Inconsistent styles, tone, or tense changes may be a sign of AI-derived
materials. Inaccurate citations are often common in AI-generated
papers. The format is correct, but the author, title, and journal information
were simply thrown together and do not represent an actual article. These and
other such inaccurate information from a generative AI tool are sometimes
called hallucinations.
6. Current
generative AI tends to be based off training materials developed no later than
2021. So, text that references 2022 or more recent events, etc. is
less likely to be AI-generated. Of course, this will continue to change as AI
engines are improved.
Leon Furze noted in his blog
that the rapid growth of AI in education has led to a “widespread fear” that it
will be used by students for cheating.
However, he adds that “The truth is, we have little idea of
the impact the technology will have on education. . . Some states are still
deciding whether to ban the technology outright, while others try to grapple
with the ethical and academic implications of permitting its use.” Furze also noted that ChatGPT prohibits
people under 18 years old to sign up for access. “However,” he notes, “there are many ways
teaches might use ChatGPT . . . and it is almost certain that many students will be using the technology.

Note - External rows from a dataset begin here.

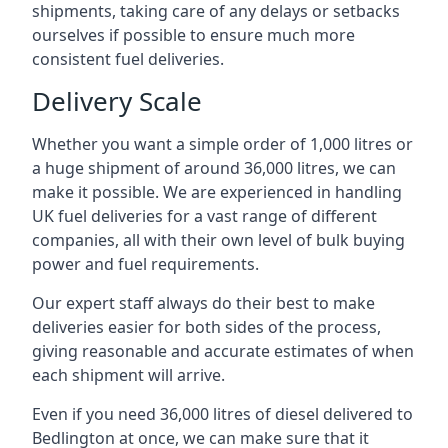
shipments, taking care of any delays or setbacks
ourselves if possible to ensure much more
consistent fuel deliveries.
Delivery Scale
Whether you want a simple order of 1,000 litres or
a huge shipment of around 36,000 litres, we can
make it possible. We are experienced in handling
UK fuel deliveries for a vast range of different
companies, all with their own level of bulk buying
power and fuel requirements.
Our expert staff always do their best to make
deliveries easier for both sides of the process,
giving reasonable and accurate estimates of when
each shipment will arrive.
Even if you need 36,000 litres of diesel delivered to
Bedlington at once, we can make sure that it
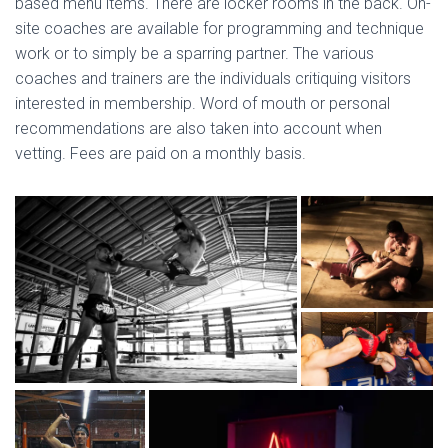
based menu items. There are locker rooms in the back. On-
site coaches are available for programming and technique
work or to simply be a sparring partner. The various
coaches and trainers are the individuals critiquing visitors
interested in membership. Word of mouth or personal
recommendations are also taken into account when
vetting. Fees are paid on a monthly basis.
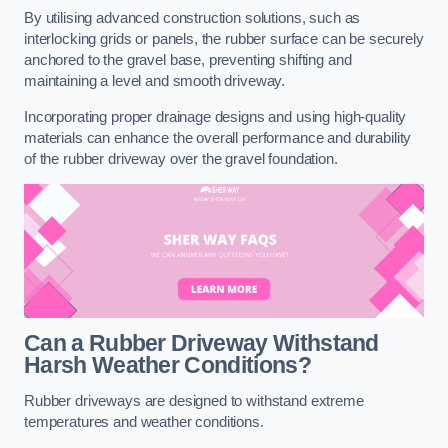
By utilising advanced construction solutions, such as
interlocking grids or panels, the rubber surface can be securely
anchored to the gravel base, preventing shifting and
maintaining a level and smooth driveway.
Incorporating proper drainage designs and using high-quality
materials can enhance the overall performance and durability
of the rubber driveway over the gravel foundation.
Can a Rubber Driveway Withstand
Harsh Weather Conditions?
Rubber driveways are designed to withstand extreme
temperatures and weather conditions.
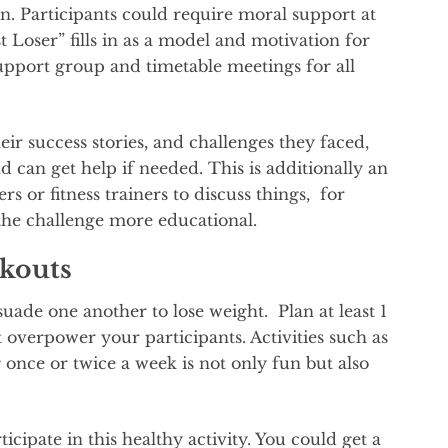
on. Participants could require moral support at
Loser” fills in as a model and motivation for
upport group and timetable meetings for all
ir success stories, and challenges they faced,
d can get help if needed. This is additionally an
s or fitness trainers to discuss things, for
the challenge more educational.
kouts
de one another to lose weight. Plan at least 1
 overpower your participants. Activities such as
once or twice a week is not only fun but also
icipate in this healthy activity. You could get a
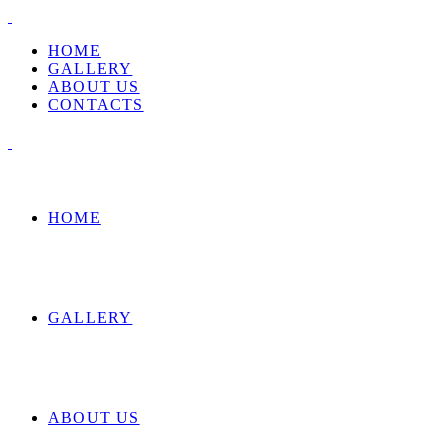
HOME
GALLERY
ABOUT US
CONTACTS
HOME
GALLERY
ABOUT US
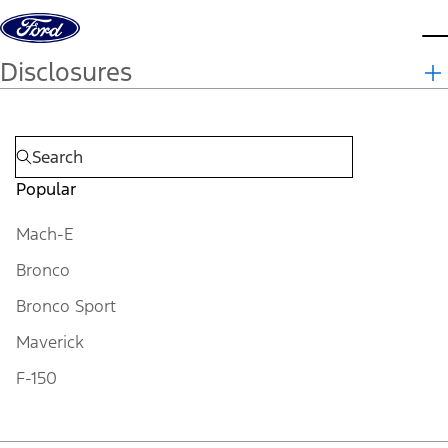
Skip to content
d
Disclosures
Popular
Mach-E
Bronco
Bronco Sport
Maverick
F-150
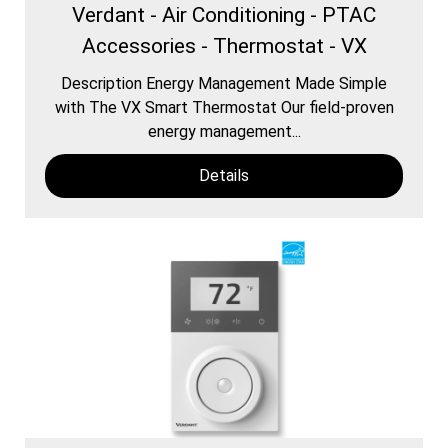
Verdant - Air Conditioning - PTAC
Accessories - Thermostat - VX
Description Energy Management Made Simple
with The VX Smart Thermostat Our field-proven
energy management...
Details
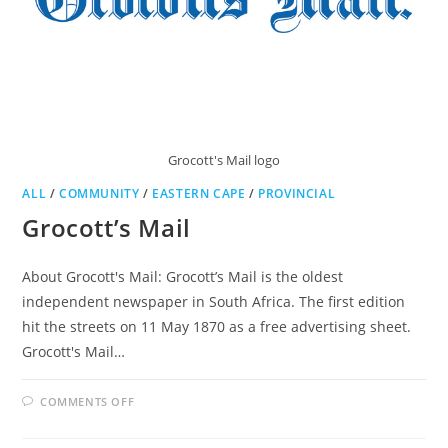
Grocott's Mail logo
ALL
/
COMMUNITY
/
EASTERN CAPE
/
PROVINCIAL
Grocott’s Mail
About Grocott's Mail: Grocott’s Mail is the oldest
independent newspaper in South Africa. The first edition
hit the streets on 11 May 1870 as a free advertising sheet.
Grocott's Mail…
ON
COMMENTS OFF
GROCOTT’S
MAIL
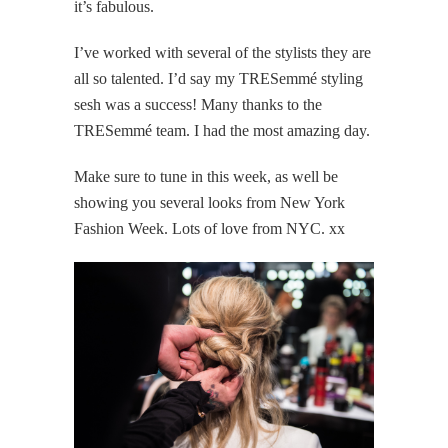
it’s fabulous.
I’ve worked with several of the stylists they are
all so talented. I’d say my TRESemmé styling
sesh was a success! Many thanks to the
TRESemmé team. I had the most amazing day.
Make sure to tune in this week, as well be
showing you several looks from New York
Fashion Week. Lots of love from NYC. xx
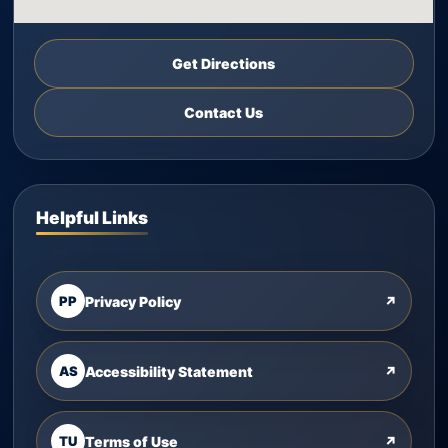
Get Directions
Contact Us
Helpful Links
PP
Privacy Policy
↗
AS
Accessibility Statement
↗
TU
Terms of Use
↗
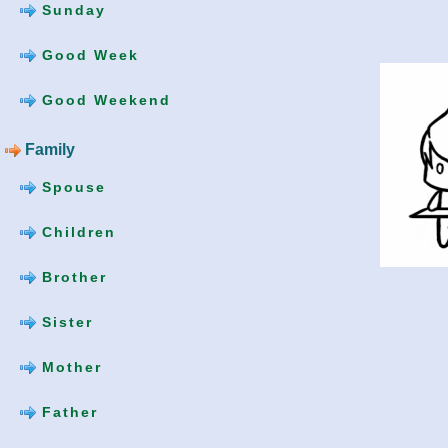
Sunday
Good Week
Good Weekend
Family
Spouse
Children
Brother
Sister
Mother
Father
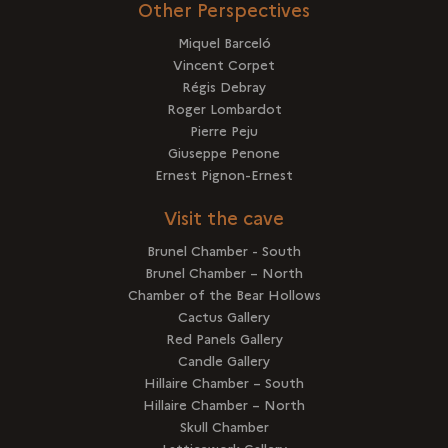
Other Perspectives
Miquel Barceló
Vincent Corpet
Régis Debray
Roger Lombardot
Pierre Peju
Giuseppe Penone
Ernest Pignon-Ernest
Visit the cave
Brunel Chamber - South
Brunel Chamber – North
Chamber of the Bear Hollows
Cactus Gallery
Red Panels Gallery
Candle Gallery
Hillaire Chamber – South
Hillaire Chamber – North
Skull Chamber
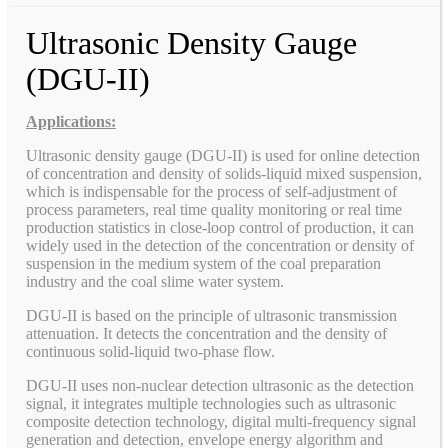
Ultrasonic Density Gauge
(DGU-II)
Applications:
Ultrasonic density gauge (DGU-II) is used for online detection
of concentration and density of solids-liquid mixed suspension,
which is indispensable for the process of self-adjustment of
process parameters, real time quality monitoring or real time
production statistics in close-loop control of production, it can
widely used in the detection of the concentration or density of
suspension in the medium system of the coal preparation
industry and the coal slime water system.
DGU-II is based on the principle of ultrasonic transmission
attenuation. It detects the concentration and the density of
continuous solid-liquid two-phase flow.
DGU-II uses non-nuclear detection ultrasonic as the detection
signal, it integrates multiple technologies such as ultrasonic
composite detection technology, digital multi-frequency signal
generation and detection, envelope energy algorithm and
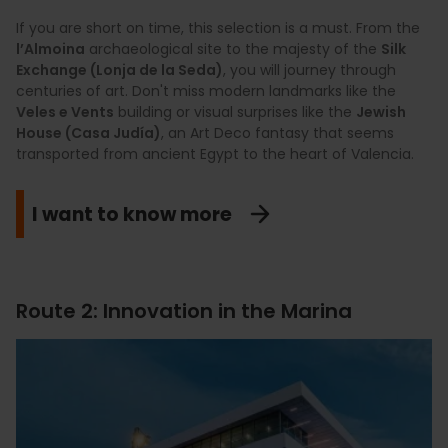
If you are short on time, this selection is a must. From the
l’Almoina
archaeological site to the majesty of the
Silk
Exchange (Lonja de la Seda)
, you will journey through
centuries of art. Don't miss modern landmarks like the
Veles e Vents
building or visual surprises like the
Jewish
House (Casa Judía)
, an Art Deco fantasy that seems
transported from ancient Egypt to the heart of Valencia.
I want to know more
Route 2: Innovation in the Marina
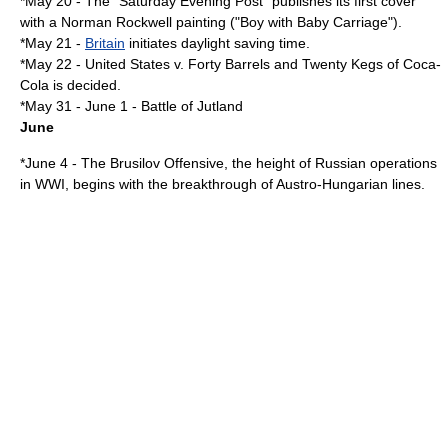
*
May 20
- The "
Saturday Evening Post
" publishes its first cover
with a
Norman Rockwell
painting ("Boy with Baby Carriage").
*
May 21
-
Britain
initiates
daylight saving time
.
*
May 22
-
United States v. Forty Barrels and Twenty Kegs of Coca-
Cola
is decided.
*
May 31
-
June 1
-
Battle of Jutland
June
*
June 4
- The
Brusilov Offensive
, the height of Russian operations
in WWI, begins with the breakthrough of Austro-Hungarian lines.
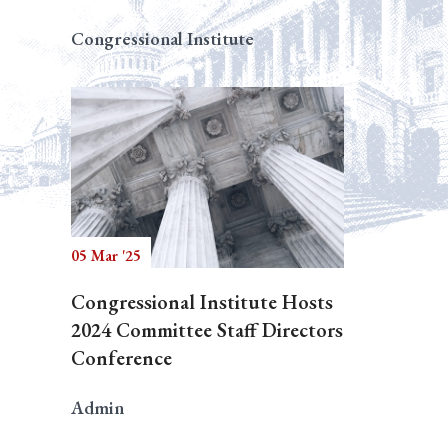
Congressional Institute
05 Mar '25
Congressional Institute Hosts
2024 Committee Staff Directors
Conference
Admin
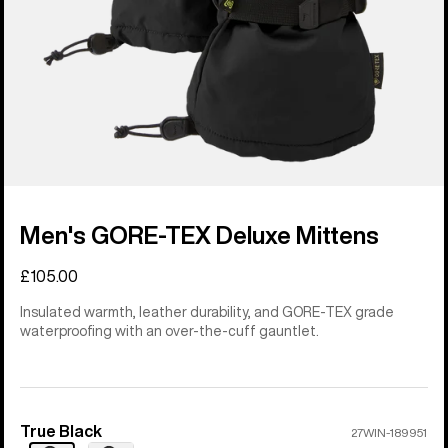
Men's GORE-TEX Deluxe Mittens
£105.00
Insulated warmth, leather durability, and GORE-TEX grade
waterproofing with an over-the-cuff gauntlet.
True Black
Color
27WIN-189951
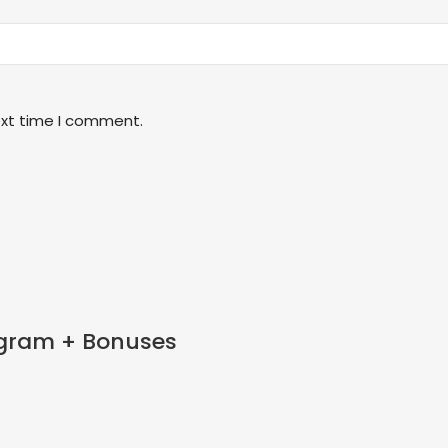
ext time I comment.
tagram + Bonuses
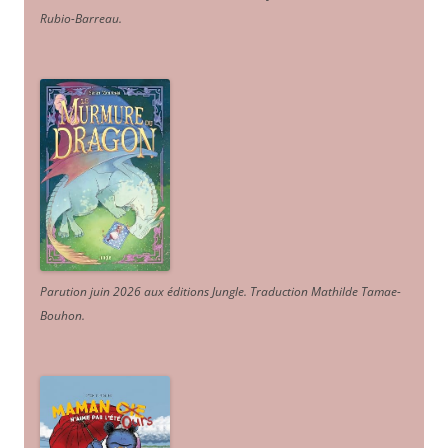
Rubio-Barreau.
Parution juin 2026 aux éditions Jungle. Traduction Mathilde Tamae-
Bouhon.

This means that one of the biggest factors in
education should be the discussion of the technology’s ethical and appropriate
use.”
Interestingly, shortly after
publishing Steven Baule’s “six tips” article, eCampus News posted “Coming Out of the AI Closet: A Scholar’s
Embrace of ChatGPT-4,” a pro-AI statement by Dr.
John Johnston.
Johnson argues that “ChatGPT-4 has ushered in a new era of
brainstorming, structuring, and drafting academic papers. Understanding that
this cannot be equated to outsourcing my work to AI is crucial. Instead,
ChatGPT-4 acts as an enhancer for my innate critical thinking and creative
prowess.
The previous week in eCampus News, Roger
Hamilton had argued that “In the realm of higher education, this
marriage of AI and learning is ushering in a new era that holds the potential
to not only disseminate knowledge, but also cultivate the entrepreneurs of
tomorrow.” He added, “By acquainting
learners with cutting-edge technologies like AR, VR, and the metaverse via
innovative methodologies, this approach hones their ability to tackle
challenges that may not even be conceivable in the present.”
This year we recognize the thirtieth
anniversary of the Internet browser, a tool that has, over the past generation,
revolutionized how we communicate, how we work together, how we build bridges
across the old barriers of geography and time. It is not hard to imagine that
AI will be of similar—if not greater—significance, as K-12 schools and
universities together innovate to use this new tool to change how students use
technology to find meaning in their areas of study and learn how to better
communicate that meaning. The rapid
movement of AI into the mainstream is already creating disruption. Laura Ascione reported in eCampus News
on a Cengage Group survey of 1,000 degree graduates that “Half of graduates (46
percent) feel threatened by AI and question their workforce readiness (52
percent).” The challenge facing both
K-12 and higher education leaders is how to create a new approach to educational
methods and content to prepare students to work in an environment that is just
now taking shape but that will evolve rapidly over the coming years. Like the Internet browser three decades ago,
AI will stimulate some dramatic changes in how we educate citizens for the
future.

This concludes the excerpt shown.